Asset based financing provides cash to staffing companies based on the value of the company's receivables. The staffing company pledges a certain amount of the incoming funds to the asset based lender. A loan is made by the asset based lender to the staffing company based on the value of the receivables. The staffing company pays off the loan when the receivables are paid and the cash is received. If the staffing company defaults on the loan, the asset based lender will seize the pledged funds.
Asset based financing may be an option for staffing companies with less-than-ideal credit ratings. Asset based lenders for Staffing Agencies may charge a higher interest rate than traditional banks. However, in recent years asset based loans have become very competitive and interest rates have fallen.
When staffing companies obtain an asset based loan, the company can generally expect to receive about 75 percent of the value of the receivable for newer invoices. The ratio of loan-to-value decreases for older invoices. Asset based lending is an alternative to the traditional bank loan. However, the staffing company pays a considerable cost to borrow the operational funds, once again cutting into the company's profits.
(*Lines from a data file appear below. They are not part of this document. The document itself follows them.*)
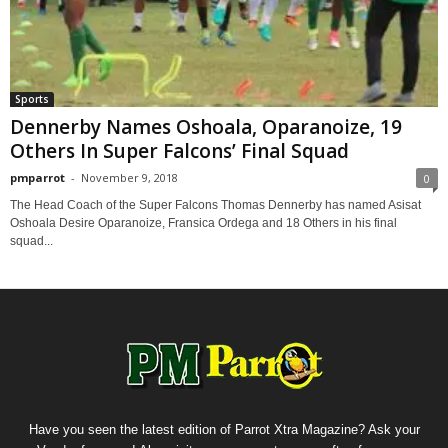
Sports
Dennerby Names Oshoala, Oparanoize, 19
Others In Super Falcons’ Final Squad
pmparrot
-
November 9, 2018
0
The Head Coach of the Super Falcons Thomas Dennerby has named Asisat
Oshoala Desire Oparanoize, Fransica Ordega and 18 Others in his final
squad...
Have you seen the latest edition of Parrot Xtra Magazine? Ask your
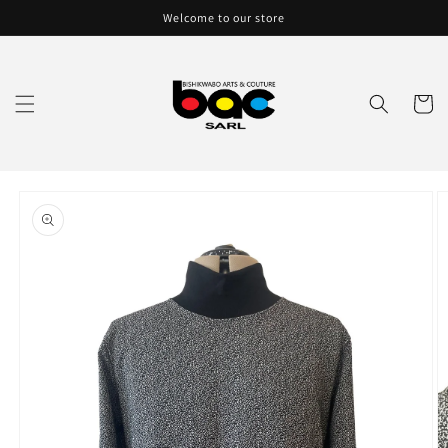
Skip to
Welcome to our store
content
Cart
Skip to
product
information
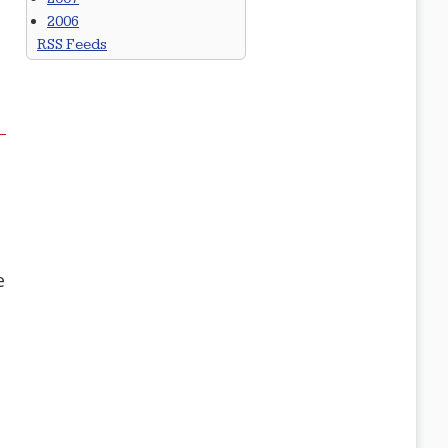
2006
RSS Feeds
e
Factoring Staffing Agencies
For staffing companies moving through a fast growth phase, particularly if the company has less-than-ideal credit, another option for operational financing is factoring. Factoring can get the staffing company the cash the company needs quickly with a minimal amount of processing.
Factoring is a financing option where the staffing company sells a portion of their receivables to a factoring company for cash. Factoring is not considered a loan because the factoring company actually purchases the receivables from the staffing company at a discounted price. Generally, the staffing company receives about 90 percent of the value of the invoices with a factoring arrangement. The factoring company assumes the responsibility of collecting on the invoices. In turn, the factoring company assesses a fee, along with their commission of approximately 0.59% to 4% depending on the volume and industry.
The three financing options of traditional loans, asset based financing and factoring enable staffing companies to finance payroll for their contracted employees during the interim time between payment to employees and when client companies pay the invoice. Though staffing companies will pay a portion of profits for any of the three methods of financing, each method provides an avenue for the company to continue to grow while the staffing company pays employees to work on current contracts. Though asset based financing and factoring may cost the staffing company more in fees and/or interest rates than traditional financing, both asset based financing options and factoring are available to staffing companies with less than perfect credit.